▶ _Records_:

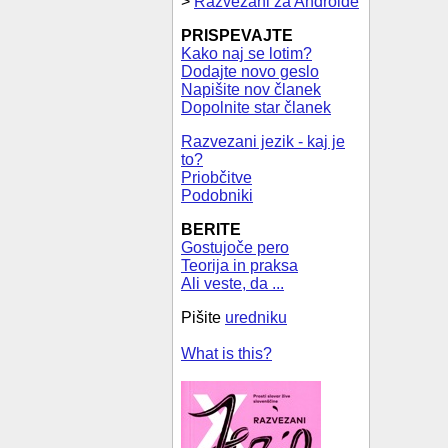
>
Razvezani za Androide
PRISPEVAJTE
Kako naj se lotim?
Dodajte novo geslo
Napišite nov članek
Dopolnite star članek
Razvezani jezik - kaj je
to?
Priobčitve
Podobniki
BERITE
Gostujoče pero
Teorija in praksa
Ali veste, da ...
Pišite
uredniku
What is this?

▶ _Your goal_:
The entries should be reproduced word for word, pictures omitted.

▶ _Answer for this exercise_:
>
Razvezani za Androide
PRISPEVAJTE
Kako naj se lotim?
Dodajte novo geslo
Napišite nov članek
Dopolnite star članek
Razvezani jezik - kaj je
to?
Priobčitve
Podobniki
BERITE
Gostujoče pero
Teorija in praksa
Ali veste, da ...
Pišite
uredniku
What is this?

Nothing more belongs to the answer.